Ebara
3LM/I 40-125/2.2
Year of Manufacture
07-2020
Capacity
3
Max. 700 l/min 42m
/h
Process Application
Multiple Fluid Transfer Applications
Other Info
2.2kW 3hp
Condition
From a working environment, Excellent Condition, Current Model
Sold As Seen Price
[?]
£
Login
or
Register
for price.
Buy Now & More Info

What you will do
Exactly as written, restate every record in the listing.

Result
Ebara
3LM/I 40-125/2.2
Year of Manufacture
07-2020
Capacity
3
Max. 700 l/min 42m
/h
Process Application
Multiple Fluid Transfer Applications
Other Info
2.2kW 3hp
Condition
From a working environment, Excellent Condition, Current Model
Sold As Seen Price
[?]
£
Login
or
Register
for price.
Buy Now & More Info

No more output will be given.